Finally on their proper way again, they crossed the merchant’s boardwalk, then along another bridge, and arrived at the wharf house. Tisa took a moment to stand near the edge where, just a ladder’s climb below, was the wharf with an impressive assortment of wood-boats and reed-boats docked. Luka left her to admire them while she went inside the wharf house to ask the wharf warden about the choices of houseboats departing for the Great Drift.

The Croc was the largest houseboat, as it had the longest route of tours and sites to stop for along the way, ending up at the northernmost city of the Stretch. The Gator was the smallest houseboat, and the one with the shortest route, its berth no more than twenty miles away from Luka’s home of Lagun.
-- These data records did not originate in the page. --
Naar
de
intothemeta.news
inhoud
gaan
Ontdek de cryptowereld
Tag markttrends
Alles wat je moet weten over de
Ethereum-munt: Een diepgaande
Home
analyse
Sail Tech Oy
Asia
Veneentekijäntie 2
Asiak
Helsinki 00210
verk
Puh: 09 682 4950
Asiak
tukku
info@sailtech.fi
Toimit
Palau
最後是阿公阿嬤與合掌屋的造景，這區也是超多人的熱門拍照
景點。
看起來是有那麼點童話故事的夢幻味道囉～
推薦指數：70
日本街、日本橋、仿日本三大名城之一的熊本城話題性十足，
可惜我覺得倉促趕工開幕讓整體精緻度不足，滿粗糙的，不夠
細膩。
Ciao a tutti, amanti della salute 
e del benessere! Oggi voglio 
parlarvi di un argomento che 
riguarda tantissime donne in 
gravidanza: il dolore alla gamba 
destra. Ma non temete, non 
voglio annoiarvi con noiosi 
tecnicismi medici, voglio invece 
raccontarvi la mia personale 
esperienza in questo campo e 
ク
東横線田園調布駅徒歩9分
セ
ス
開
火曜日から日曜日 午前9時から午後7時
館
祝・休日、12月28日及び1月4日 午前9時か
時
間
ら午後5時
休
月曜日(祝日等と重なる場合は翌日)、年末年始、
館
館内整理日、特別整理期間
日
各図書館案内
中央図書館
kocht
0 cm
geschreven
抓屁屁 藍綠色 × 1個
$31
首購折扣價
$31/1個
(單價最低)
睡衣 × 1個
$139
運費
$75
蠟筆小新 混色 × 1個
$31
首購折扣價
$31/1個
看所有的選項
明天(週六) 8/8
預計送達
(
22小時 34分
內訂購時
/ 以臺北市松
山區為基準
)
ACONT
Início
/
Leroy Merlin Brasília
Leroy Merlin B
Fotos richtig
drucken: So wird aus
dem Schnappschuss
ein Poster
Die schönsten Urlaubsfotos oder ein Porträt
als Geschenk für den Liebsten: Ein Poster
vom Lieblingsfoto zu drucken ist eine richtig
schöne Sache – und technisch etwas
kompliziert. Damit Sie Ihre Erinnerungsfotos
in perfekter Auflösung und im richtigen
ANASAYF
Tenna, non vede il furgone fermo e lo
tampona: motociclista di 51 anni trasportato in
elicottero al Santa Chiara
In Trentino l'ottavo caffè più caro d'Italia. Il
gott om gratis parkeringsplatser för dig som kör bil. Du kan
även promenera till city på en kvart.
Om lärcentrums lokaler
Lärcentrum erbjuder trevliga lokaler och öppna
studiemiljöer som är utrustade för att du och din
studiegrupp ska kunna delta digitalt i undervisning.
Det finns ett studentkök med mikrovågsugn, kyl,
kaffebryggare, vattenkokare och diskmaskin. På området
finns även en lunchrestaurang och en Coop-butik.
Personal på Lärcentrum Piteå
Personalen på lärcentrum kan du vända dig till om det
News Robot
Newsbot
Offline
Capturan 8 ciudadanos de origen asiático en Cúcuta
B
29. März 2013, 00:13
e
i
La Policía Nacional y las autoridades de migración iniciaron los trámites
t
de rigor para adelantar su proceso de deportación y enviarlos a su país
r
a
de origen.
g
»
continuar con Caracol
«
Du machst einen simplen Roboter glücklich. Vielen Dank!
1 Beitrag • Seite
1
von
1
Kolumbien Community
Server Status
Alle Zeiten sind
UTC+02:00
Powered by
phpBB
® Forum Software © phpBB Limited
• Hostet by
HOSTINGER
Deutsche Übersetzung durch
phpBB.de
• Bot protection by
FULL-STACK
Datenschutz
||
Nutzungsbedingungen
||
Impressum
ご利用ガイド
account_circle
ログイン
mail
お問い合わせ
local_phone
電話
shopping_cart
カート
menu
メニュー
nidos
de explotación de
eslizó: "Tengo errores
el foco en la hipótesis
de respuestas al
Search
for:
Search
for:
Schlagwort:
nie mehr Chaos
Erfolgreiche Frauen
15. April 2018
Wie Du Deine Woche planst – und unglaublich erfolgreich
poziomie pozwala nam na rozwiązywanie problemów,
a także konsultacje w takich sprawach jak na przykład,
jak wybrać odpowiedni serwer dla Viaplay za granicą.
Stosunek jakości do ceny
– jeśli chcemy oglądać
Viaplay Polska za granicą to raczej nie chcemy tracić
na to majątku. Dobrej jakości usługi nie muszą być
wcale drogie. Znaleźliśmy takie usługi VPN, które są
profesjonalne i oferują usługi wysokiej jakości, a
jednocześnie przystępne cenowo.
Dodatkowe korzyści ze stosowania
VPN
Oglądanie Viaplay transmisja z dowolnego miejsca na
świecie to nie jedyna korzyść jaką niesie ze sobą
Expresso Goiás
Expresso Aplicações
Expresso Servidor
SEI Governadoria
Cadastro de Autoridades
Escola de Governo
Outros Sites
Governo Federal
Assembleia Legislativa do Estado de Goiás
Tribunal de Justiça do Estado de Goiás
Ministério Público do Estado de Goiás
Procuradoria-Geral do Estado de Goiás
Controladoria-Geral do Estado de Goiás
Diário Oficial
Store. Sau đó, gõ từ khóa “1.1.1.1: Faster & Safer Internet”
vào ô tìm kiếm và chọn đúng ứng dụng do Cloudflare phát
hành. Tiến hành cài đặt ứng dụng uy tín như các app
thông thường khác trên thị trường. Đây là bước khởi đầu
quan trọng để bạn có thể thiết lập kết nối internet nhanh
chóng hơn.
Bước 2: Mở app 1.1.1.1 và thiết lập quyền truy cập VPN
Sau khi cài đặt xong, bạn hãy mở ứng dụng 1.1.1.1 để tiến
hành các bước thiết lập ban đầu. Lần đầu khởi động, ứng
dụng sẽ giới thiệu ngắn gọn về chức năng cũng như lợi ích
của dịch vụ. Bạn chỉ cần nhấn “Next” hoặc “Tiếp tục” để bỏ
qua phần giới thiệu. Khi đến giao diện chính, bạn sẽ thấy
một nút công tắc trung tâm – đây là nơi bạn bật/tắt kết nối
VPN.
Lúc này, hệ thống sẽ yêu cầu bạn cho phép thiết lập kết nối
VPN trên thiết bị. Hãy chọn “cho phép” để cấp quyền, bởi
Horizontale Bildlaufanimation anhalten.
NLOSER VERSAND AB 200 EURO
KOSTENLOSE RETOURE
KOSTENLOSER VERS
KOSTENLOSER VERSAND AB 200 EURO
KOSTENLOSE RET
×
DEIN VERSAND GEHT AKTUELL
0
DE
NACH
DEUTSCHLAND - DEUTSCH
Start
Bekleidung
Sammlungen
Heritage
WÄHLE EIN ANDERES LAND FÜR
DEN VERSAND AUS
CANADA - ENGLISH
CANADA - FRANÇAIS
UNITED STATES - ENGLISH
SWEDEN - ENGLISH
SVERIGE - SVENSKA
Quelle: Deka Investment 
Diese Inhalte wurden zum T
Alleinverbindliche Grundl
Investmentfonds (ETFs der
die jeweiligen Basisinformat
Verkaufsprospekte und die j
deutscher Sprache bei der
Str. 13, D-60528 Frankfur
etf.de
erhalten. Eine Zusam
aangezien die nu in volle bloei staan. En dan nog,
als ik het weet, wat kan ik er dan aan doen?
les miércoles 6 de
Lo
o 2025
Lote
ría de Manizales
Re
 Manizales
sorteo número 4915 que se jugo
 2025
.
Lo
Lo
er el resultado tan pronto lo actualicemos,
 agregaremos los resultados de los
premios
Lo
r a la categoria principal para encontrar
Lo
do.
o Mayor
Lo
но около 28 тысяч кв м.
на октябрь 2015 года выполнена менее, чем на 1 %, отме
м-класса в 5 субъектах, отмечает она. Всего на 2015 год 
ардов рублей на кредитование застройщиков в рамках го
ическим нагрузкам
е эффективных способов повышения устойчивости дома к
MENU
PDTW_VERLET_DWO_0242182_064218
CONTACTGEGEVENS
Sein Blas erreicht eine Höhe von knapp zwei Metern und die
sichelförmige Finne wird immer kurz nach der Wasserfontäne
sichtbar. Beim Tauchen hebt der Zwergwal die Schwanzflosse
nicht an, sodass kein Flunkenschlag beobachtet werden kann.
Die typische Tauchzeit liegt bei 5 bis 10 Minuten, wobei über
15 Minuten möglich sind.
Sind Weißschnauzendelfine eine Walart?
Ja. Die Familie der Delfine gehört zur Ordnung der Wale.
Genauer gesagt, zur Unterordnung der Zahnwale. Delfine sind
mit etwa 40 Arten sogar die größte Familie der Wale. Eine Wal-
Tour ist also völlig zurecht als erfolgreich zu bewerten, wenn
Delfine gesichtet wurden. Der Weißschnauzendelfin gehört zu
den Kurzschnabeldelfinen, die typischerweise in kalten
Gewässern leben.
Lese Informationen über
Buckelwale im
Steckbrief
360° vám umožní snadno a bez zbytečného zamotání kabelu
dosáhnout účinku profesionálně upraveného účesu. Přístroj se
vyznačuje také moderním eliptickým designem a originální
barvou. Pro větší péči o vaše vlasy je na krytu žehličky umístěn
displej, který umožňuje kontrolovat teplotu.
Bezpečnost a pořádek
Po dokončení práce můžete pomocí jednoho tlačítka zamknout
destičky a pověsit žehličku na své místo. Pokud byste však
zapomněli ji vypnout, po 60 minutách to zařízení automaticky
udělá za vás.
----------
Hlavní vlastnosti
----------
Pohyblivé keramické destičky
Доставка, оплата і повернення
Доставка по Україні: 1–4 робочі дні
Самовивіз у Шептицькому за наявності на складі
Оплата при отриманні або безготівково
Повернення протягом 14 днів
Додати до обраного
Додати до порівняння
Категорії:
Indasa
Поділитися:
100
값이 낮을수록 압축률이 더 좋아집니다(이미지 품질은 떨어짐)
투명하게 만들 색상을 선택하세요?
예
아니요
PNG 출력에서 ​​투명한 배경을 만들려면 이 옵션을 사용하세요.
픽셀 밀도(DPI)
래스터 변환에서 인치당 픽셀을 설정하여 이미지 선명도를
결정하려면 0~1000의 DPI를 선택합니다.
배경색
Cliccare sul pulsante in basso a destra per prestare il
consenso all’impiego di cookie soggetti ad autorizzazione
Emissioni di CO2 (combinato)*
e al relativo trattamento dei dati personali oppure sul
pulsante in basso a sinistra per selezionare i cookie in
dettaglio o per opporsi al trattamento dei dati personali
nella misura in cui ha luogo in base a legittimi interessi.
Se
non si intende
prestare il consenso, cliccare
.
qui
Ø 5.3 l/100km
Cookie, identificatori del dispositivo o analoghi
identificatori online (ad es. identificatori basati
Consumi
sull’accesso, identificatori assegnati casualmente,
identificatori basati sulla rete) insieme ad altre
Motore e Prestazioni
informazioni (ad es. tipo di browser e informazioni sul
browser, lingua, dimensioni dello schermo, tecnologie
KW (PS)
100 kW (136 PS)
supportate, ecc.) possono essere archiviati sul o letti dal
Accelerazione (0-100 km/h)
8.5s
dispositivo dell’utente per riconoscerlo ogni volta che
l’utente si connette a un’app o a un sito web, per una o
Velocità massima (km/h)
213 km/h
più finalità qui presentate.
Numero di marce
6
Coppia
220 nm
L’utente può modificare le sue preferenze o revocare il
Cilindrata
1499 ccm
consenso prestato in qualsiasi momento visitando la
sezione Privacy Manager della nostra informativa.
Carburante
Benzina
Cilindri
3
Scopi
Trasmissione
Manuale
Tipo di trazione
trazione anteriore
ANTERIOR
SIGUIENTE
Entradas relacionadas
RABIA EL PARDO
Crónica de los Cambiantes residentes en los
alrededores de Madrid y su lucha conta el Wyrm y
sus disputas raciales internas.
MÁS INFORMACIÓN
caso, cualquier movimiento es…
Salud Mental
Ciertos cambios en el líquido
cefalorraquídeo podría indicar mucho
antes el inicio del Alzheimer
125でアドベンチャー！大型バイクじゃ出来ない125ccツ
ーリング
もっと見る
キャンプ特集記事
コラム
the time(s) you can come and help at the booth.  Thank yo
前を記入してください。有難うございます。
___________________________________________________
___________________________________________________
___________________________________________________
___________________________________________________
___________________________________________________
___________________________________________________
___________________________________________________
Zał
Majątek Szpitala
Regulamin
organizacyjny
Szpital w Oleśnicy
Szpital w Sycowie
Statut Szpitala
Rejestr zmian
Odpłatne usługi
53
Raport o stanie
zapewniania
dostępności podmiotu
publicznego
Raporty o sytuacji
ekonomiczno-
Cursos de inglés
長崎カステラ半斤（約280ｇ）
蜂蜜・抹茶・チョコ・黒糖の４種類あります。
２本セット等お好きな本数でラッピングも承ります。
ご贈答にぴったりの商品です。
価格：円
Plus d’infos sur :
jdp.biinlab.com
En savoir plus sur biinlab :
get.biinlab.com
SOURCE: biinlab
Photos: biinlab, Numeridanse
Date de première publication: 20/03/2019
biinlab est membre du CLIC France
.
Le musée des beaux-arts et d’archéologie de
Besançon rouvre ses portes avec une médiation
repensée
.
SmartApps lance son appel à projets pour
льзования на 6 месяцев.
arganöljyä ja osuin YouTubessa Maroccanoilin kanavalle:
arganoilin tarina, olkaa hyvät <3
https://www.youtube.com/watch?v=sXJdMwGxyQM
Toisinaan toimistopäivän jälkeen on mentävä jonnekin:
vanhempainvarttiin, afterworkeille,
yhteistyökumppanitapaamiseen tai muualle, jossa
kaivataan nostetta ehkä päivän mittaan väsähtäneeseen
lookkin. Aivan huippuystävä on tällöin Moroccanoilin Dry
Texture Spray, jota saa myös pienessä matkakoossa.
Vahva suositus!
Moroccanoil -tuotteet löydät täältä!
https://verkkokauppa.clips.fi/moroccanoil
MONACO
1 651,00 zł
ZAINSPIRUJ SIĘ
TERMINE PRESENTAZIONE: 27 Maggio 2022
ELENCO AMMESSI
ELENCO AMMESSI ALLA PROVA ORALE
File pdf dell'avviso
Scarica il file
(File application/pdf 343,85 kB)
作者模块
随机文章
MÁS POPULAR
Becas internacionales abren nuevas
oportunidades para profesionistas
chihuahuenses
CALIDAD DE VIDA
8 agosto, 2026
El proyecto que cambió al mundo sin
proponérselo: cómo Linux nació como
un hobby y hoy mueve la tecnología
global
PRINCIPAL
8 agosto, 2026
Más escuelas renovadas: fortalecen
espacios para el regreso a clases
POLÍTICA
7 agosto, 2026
There were two houseboats of medium size and route that she thought her brother would likely choose from, and so she wrote down the facts of them both, and returned to Rurik for a decision. She was thrilled when he chose The Heron, the one of the two houseboats which had Sunray as one of the points of interest. Sunray was the one spot in the entire Stretch through which the sun shined directly down, uncluttered, and Luka had always been interested in seeing it. Moreover, the city that The Heron berthed at was Alkat, where the Shamaness lived, and Luka had always wanted to meet the leader of the Stretch.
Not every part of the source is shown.